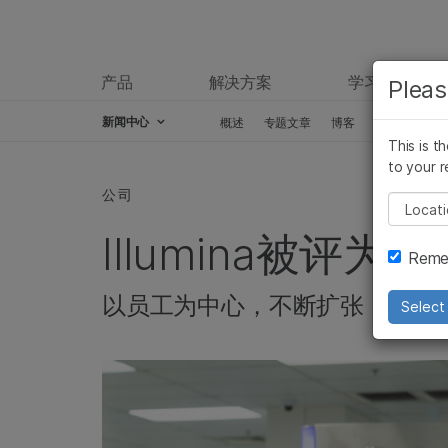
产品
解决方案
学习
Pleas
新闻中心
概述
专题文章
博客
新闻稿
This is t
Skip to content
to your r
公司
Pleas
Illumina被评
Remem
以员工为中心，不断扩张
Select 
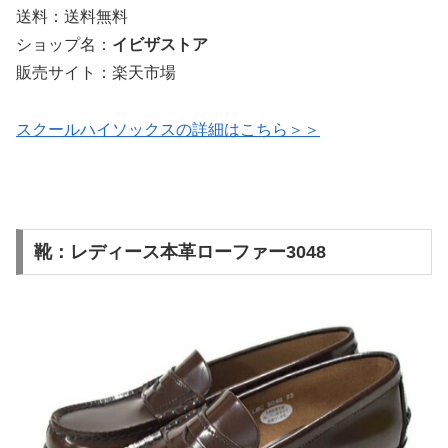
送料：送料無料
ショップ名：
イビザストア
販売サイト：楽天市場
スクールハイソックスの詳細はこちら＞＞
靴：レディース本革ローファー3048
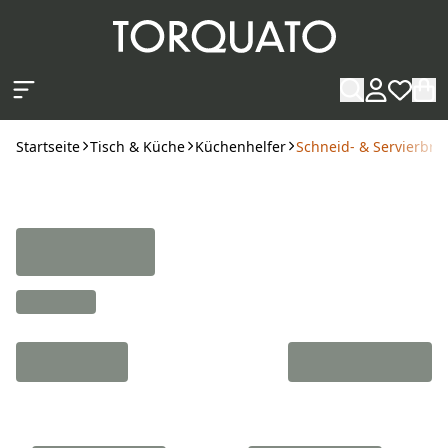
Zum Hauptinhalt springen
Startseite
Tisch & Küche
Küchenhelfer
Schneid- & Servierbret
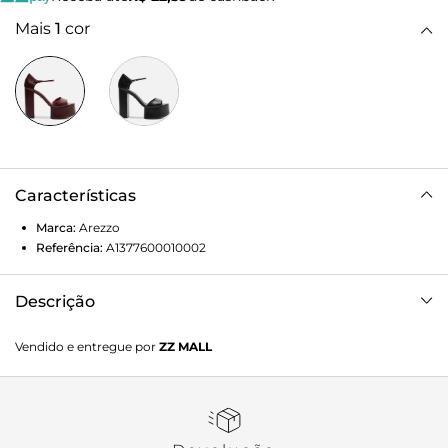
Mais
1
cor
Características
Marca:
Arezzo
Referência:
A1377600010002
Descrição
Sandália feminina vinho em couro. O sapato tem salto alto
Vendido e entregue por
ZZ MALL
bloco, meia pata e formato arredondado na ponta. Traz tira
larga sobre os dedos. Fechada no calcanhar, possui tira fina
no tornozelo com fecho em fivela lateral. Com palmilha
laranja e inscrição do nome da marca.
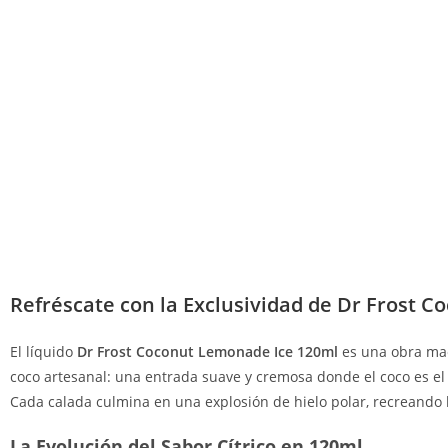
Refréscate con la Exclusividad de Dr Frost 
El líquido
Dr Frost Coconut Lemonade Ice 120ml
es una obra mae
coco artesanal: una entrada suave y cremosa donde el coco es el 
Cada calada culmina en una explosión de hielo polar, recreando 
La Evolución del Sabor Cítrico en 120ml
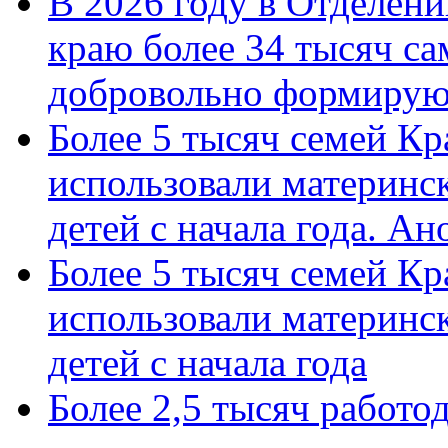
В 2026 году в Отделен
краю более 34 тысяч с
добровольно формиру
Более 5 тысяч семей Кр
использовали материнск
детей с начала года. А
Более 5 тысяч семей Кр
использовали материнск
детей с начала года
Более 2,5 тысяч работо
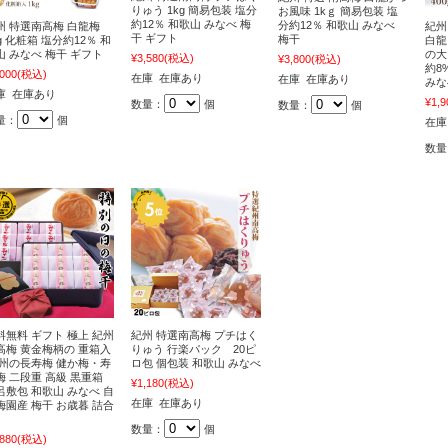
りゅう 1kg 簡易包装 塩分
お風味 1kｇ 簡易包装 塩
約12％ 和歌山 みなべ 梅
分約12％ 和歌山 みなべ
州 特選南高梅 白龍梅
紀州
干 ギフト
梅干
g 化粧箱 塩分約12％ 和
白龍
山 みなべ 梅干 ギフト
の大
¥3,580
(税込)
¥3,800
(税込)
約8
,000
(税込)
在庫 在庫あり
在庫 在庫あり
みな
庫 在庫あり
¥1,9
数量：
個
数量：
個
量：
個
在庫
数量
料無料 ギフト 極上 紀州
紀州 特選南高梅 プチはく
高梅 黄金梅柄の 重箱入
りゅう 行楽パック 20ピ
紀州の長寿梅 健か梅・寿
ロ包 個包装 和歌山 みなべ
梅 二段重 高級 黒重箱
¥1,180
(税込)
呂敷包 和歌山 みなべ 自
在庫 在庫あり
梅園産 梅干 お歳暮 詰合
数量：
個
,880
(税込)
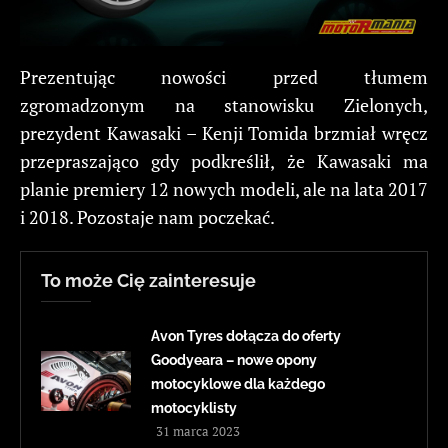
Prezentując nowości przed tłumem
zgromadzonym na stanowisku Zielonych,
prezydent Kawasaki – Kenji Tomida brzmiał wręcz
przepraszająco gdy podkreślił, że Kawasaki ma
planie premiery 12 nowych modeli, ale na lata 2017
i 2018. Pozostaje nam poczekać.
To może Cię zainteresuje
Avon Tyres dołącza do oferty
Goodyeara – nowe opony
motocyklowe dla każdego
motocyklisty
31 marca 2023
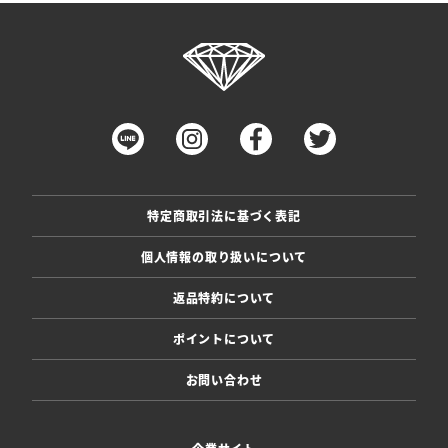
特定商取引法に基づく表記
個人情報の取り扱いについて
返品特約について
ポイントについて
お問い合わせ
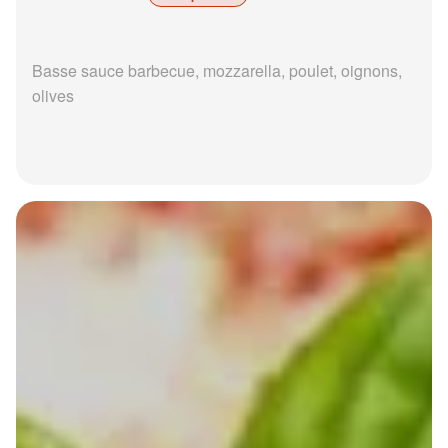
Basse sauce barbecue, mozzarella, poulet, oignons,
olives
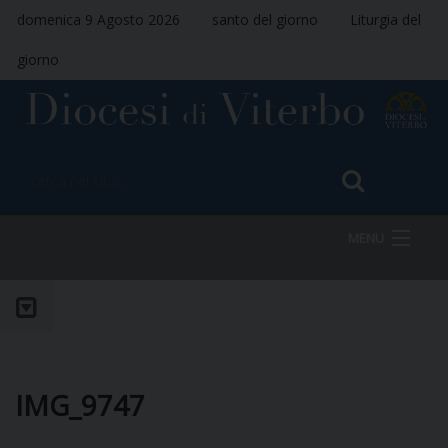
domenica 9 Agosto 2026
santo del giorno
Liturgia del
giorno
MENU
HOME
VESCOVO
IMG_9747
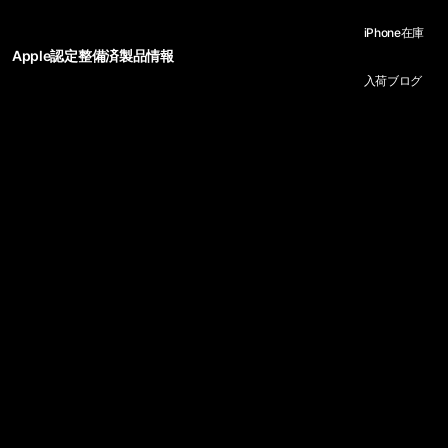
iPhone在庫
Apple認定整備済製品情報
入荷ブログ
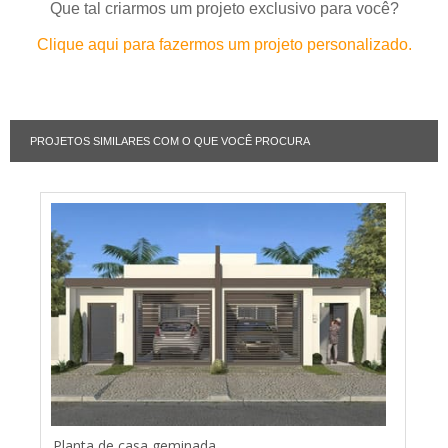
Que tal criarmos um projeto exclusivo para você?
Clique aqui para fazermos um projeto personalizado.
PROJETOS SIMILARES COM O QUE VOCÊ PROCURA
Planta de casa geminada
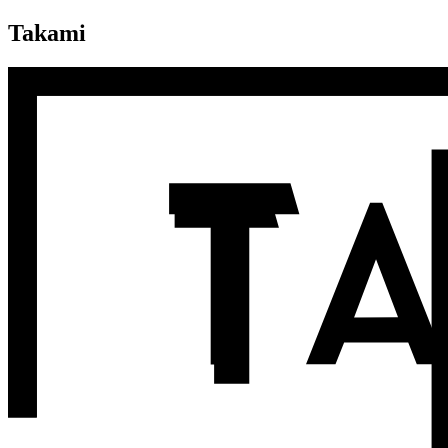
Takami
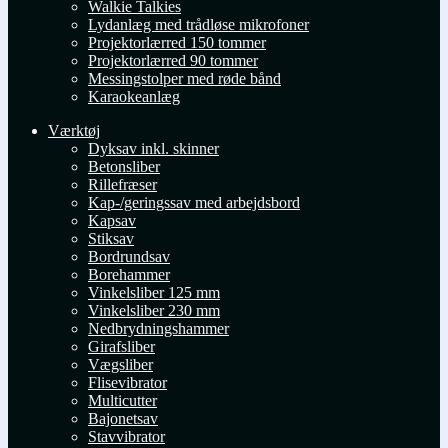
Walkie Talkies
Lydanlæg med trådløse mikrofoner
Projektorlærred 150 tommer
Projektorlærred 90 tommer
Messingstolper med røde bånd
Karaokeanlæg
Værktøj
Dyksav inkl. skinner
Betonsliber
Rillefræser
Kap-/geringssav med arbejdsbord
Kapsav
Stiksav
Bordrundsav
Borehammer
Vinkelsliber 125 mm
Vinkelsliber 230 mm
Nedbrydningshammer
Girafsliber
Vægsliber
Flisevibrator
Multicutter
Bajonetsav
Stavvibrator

--

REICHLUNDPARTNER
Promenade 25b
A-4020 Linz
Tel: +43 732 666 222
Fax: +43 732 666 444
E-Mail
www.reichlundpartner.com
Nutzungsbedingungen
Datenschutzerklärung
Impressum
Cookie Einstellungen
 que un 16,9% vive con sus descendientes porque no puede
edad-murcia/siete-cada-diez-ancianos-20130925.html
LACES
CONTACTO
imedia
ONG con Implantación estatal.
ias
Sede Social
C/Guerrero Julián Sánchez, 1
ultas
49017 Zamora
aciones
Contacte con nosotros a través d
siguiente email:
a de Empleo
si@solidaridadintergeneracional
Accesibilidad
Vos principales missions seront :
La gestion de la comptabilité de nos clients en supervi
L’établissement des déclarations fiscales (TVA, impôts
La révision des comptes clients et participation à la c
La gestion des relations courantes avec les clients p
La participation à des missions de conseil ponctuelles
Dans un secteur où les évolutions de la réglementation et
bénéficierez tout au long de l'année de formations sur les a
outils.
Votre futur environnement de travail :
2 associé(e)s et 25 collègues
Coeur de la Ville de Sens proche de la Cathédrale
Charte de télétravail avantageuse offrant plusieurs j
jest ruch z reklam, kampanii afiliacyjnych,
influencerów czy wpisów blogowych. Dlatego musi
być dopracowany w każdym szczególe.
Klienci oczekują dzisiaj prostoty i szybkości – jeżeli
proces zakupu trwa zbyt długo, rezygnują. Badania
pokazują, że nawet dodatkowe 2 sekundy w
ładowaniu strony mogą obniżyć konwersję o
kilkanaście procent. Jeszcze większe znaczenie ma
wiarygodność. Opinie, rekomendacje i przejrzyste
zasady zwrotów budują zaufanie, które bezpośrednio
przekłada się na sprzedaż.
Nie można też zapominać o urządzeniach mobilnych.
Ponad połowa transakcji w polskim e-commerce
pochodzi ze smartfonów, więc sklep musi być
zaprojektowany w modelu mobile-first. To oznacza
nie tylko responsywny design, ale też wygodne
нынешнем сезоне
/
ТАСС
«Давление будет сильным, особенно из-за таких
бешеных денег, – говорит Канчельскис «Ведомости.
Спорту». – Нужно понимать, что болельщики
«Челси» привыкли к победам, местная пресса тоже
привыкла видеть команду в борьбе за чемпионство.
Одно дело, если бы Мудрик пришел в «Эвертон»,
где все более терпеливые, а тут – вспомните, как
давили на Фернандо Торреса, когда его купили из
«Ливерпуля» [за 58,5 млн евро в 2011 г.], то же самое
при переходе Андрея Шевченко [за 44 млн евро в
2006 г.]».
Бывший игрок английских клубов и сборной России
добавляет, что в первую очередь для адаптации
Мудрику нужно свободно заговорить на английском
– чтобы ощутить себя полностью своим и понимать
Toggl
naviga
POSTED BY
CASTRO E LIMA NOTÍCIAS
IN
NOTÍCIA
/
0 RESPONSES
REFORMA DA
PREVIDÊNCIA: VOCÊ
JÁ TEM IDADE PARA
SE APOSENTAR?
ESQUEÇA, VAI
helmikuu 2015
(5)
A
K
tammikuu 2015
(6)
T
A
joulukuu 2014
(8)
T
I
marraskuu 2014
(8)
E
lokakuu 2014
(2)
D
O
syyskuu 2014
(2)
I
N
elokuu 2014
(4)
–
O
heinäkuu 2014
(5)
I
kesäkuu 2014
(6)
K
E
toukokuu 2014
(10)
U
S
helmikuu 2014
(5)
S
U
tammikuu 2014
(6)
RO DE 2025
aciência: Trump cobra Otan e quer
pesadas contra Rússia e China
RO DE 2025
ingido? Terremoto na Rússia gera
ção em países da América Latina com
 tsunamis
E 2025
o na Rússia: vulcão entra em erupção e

Activity
The stretch to restate runs from the line above containing "高梅 黄金梅柄の 重箱入" through the line containing "zgromadzonym na stanowisku". Copy it word for word, ends included, without pictures.

Result below
高梅 黄金梅柄の 重箱入
りゅう 行楽パック 20ピ
紀州の長寿梅 健か梅・寿
ロ包 個包装 和歌山 みなべ
梅 二段重 高級 黒重箱
¥1,180
(税込)
呂敷包 和歌山 みなべ 自
在庫 在庫あり
梅園産 梅干 お歳暮 詰合
数量：
個
,880
(税込)
Prezentując nowości przed tłumem
zgromadzonym na stanowisku Zielonych,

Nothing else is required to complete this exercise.